In the past two weekends, some of my closest friends have walked across a stage, shaken the hands of their university’s president, smiled for a picture, and walked away with a symbol of their greatest achievement thus far: their Bachelor’s degree.
Man, that moment goes by fast. A 4+ year journey for that *maybe* 4 minute journey across the stage to celebrate it. But then comes the food, the drinks, the celebration with friends and family.
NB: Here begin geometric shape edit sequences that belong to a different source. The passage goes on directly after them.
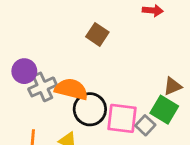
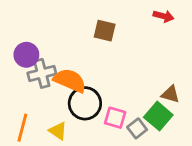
brown square: (97, 34) -> (105, 31), turned -30
brown triangle: (173, 86) -> (170, 94), turned 30
pink square: (122, 118) -> (115, 118), size x0.7

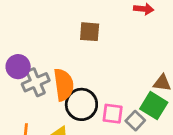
orange semicircle: (70, 80) -> (64, 85), turned 68

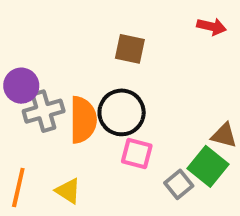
black circle: (81, 104) -> (122, 112), moved
pink square: (113, 114) -> (137, 154), moved

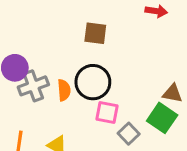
orange semicircle: (83, 120) -> (64, 90), size x0.6
gray square: (179, 184) -> (129, 134), moved

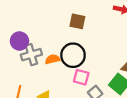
orange semicircle: (64, 90) -> (52, 59), turned -104

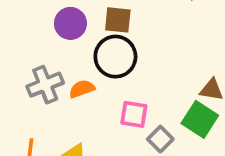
purple circle: (19, 41) -> (70, 23), moved
black circle: (73, 55) -> (115, 57), moved

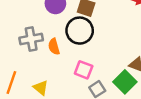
orange semicircle: (82, 89) -> (54, 47), turned -98

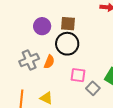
orange semicircle: (54, 47) -> (49, 62), turned -128

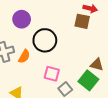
brown square: (68, 24) -> (82, 21), moved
It’s all about you on this day, this weekend, and it goes by almost too fast… Because then come the questions:
“Do you have a job yet?”
“Which job do you think you’ll take?”
The truth is, when I graduated undergrad over a year ago, I hadn’t been accepted at a single one of the graduate programs I’d applied to yet. I was thrilled to graduate, but highly adept at ducking that question I frankly had no answer to. Luckily I was given the news within the next week of my graduation that I’d been accepted by a couple different programs, but it’s a terrifying feeling when your life is one giant question mark. And even though my next graduation is just a little less than a year away now, I’m already feeling the stress of the impending, “What’s next?” after I graduate from grad school.
While I won’t know exactly where I’ll be working for months now, I do have these plans set:
Yesterday, I just submitted my passport application for the very first time. I finally ripped the band-aid towards something I’ve been dreaming about doing for ages now: OVERSEAS TRAVEL! And here’s why:
Last month, on my 22nd birthday, I had the pleasure of attending a private concert to see Hunter Hayes perform at the University of Tampa. In the days leading up to that concert, I was binge-listening to all of his latest music so I wouldn’t feel like an awko taco not knowing a song.
One song in particular really stood out to me, even though he didn’t play it on the night of the concert. It’s called, “Suitcase.” If you’d like to better understand, even if you’re not a country music fan, I encourage you to take a listen to it:
“Tell me why we’ve got all this stuff, and still no time?”
“I don’t need it anyway, if I can’t pack it in a suitcase.”
“Really what else do we need, if the sky and the stars come free?”
In one catchy song, Hunter Hayes put into words how I’ve been feeling for a while now. What’s the point of having a bunch of stuff if you have no time to enjoy it, because you spend all your time working just to buy more stuff to distract you? It’s an endless cycle that keeps you from your goals.
Don’t get me wrong; I love to shop and spend, especially after a hard day or a hard week (finals week was brutal on my wallet…). But then, knee deep in post-purchase shame I usually realize I just bought something I didn’t really need and that doesn’t make a tough day feel any better, especially when I remember this:
Every unnecessary shopping trip just makes me feel that much farther away from taking the overseas trip I’ve been dying for.
And what’s really stopping me from going? I can think of 4 good reasons:
1. A general fear of the unknown.
2. Parental overprotection (I doubt many parents would be thrilled about their 20-something daughter traveling overseas without them… or weapons).
But that’s normal; everyone probably fears that to a certain degree. Finally:
3. Lack of time.
4. Lack of money.
For most people who aren’t studying abroad and therefore using (or abusing!) financial aid, a lack of money and time are big barriers towards traveling out of the country. But the more travel blogs I read, the more I realize it’s all just a matter of priorities. You’ll never just find time to travel; you have to make time. You’ll never just happen to have thousands of dollars lying around to travel with; you have to save that money.
If I can just channel all the money I blow on unnecessary shopping into saving towards a trip, there’s no reason why I can’t take an overseas trip like all of my friends and former classmates are too. I’ve been really digging my heels into the ground when it comes to my spending and working to build a savings, so why not save towards a tangible goal? I’ve been delaying the gratification of overseas travel for years, so why not give myself the ultimate reward of an overseas trip after earning my final degree?
One of my biggest regrets from my undergraduate studies was never studying abroad. After speaking with a manager of mine, she was the one who convinced me that taking a trip after graduation before I start my career is the way to go.
She, like me, went straight from undergraduate school into graduate school, and had never been out of the country prior to starting pharmacy school. She told me that her goal after finishing pharmacy school, before she ever started working as a pharmacist, was to rip the proverbial band-aid and vacation in Europe before she was hopelessly committed to her career.
No more excuses. If she can do it, before she ever made a cent within her career field, then so can I.
May 2017, after I get that final degree, I’m coming for you, Europe.